Note: I like to listen and learn from your opinions. If you like to share your view with me, then don’t hesitate to leave a comment on this and all other articles. I welcome any constructive discussions.

One of the most discussed topics last week is Steve Jobs’ resignation as Apple’s CEO. I like to put forward my thoughts on it. Many reports and TV shows covered this story. Almost everybody agreed that Tim Cook is a good alternative to Steve Jobs. When I read a little bit about Tim Cook, I could not come to the same conclusion immediately. If I was asked my response on this would be,  “we don’t have enough information to say either way”. I may sound strange by saying so, but let’s look into why I have to say that way.

First of all let me acknowledge Jobs’ achievements. I am trying to establish Jobs’ personality so that the comparison between Jobs and Cook would be easier. I don’t go into the history a lot but will briefly touch a few important milestones in Jobs’ life. As we all know Steve Jobs is a Co-founder of Apple. Who is the other co-founder(s) then? That’s Steve Wozniak. He is the design and the electronics guy behind early days of Apple. Apple’s first computer in the market was Apple-I. It was designed by Wozniak and was sold by Jobs. Then it was a good success and laid the path to its next generation computer Apple-II. Apple-II was a huge success. It redefined the computer world and over night Apple and Jobs became the hot news in Tech world. Jobs was the face of the company and he was believed to be a whiz-kid by most of the tech people.

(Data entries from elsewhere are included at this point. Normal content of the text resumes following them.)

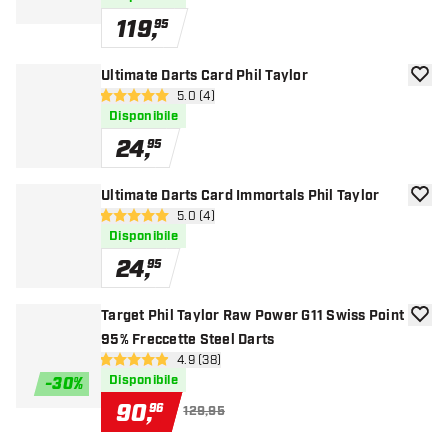
119
,
95
Ultimate Darts Card Phil Taylor
aggiun
apri pannello recensioni
5.0 (4)
5 stelle di valutazione
Disponibile
24
,
95
Ultimate Darts Card Immortals Phil Taylor
aggiun
apri pannello recensioni
5.0 (4)
5 stelle di valutazione
Disponibile
24
,
95
Target Phil Taylor Raw Power G11 Swiss Point
aggiun
95% Freccette Steel Darts
apri pannello recensioni
4.9 (38)
4.9 stelle di valutazione
Disponibile
-
30
%
90
,
96
129,95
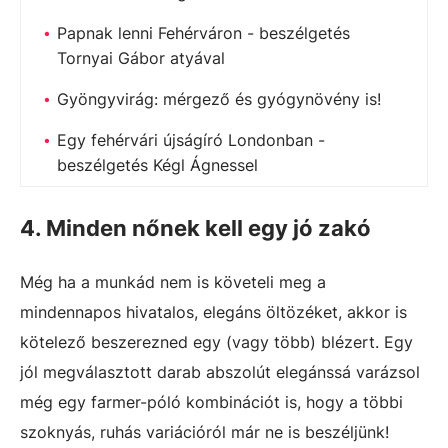
Papnak lenni Fehérváron - beszélgetés
Tornyai Gábor atyával
Gyöngyvirág: mérgező és gyógynövény is!
Egy fehérvári újságíró Londonban -
beszélgetés Kégl Ágnessel
4. Minden nőnek kell egy jó zakó
Még ha a munkád nem is követeli meg a
mindennapos hivatalos, elegáns öltözéket, akkor is
kötelező beszerezned egy (vagy több) blézert. Egy
jól megválasztott darab abszolút elegánssá varázsol
még egy farmer-póló kombinációt is, hogy a többi
szoknyás, ruhás variációról már ne is beszéljünk!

After the success of Apple-II, company did not have a success for a long time during which it had to rely on Apple-II’s revenue for survival. Meanwhile, Jobs started working on a project called Lisa. This was supposed to be a high-end computer with much better configuration than the previous models. For some reasons Jobs was forced to leave the Lisa project which is taken over by others in the company. As a replacement Jobs was given another project (which was completely his brainchild) called Macintosh. Despite the hype it created, Mac was NOT an instant success. Eventually it did good. On the other hand, Jobs was forced to leave Apple.

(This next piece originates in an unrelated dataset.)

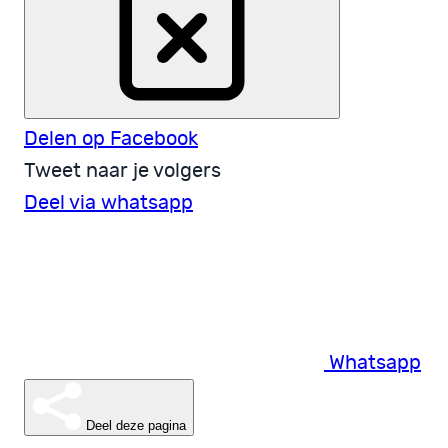
Delen op Facebook
Tweet naar je volgers
Deel via whatsapp
Whatsapp
Deel deze pagina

After leaving Apple, Jobs started another company called NeXT which is acquired by Apple after his return to it. NeXT was not a successful venture, if not a failed one. While Jobs was with NeXT, he happened to buy Pixar Studios for $10M (some say it was only for $5 M). Jobs’ main idea behind buying PIxar was to manufacture Computers for Imaging purposes. His idea behind it was always to sell computers that can be used with Medical Systems etc. Jobs never considered Pixar to be an animation studio though he let some of its resources to be spent on animation. It was the case at least until Toy Story got released. Eventually Pixar was proved to be one of the best animation studios and was bought by Disney for $ 7.4 billion. With this deal, Jobs has become a board member and the biggest investor of Disney.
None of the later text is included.